### TASK ITEM
Copy out the lines below that hold the word "NCAA".

*** Block opens ***

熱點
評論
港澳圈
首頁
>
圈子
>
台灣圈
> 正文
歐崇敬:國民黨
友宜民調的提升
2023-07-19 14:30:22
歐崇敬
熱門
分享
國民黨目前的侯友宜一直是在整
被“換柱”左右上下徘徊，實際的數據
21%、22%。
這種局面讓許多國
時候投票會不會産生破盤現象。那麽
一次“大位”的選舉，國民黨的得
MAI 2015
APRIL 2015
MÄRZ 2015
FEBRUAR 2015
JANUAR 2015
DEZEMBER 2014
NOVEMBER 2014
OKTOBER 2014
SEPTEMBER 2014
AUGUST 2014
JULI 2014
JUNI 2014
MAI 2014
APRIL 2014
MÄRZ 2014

*** Block closes ***
*** Block opens ***

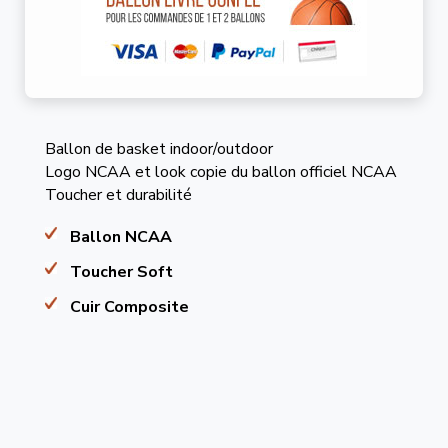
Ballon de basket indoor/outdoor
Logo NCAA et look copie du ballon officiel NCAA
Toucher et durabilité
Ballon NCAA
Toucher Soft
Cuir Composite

*** Block closes ***

### SOLVED EXERCISE
Logo NCAA et look copie du ballon officiel NCAA
Ballon NCAA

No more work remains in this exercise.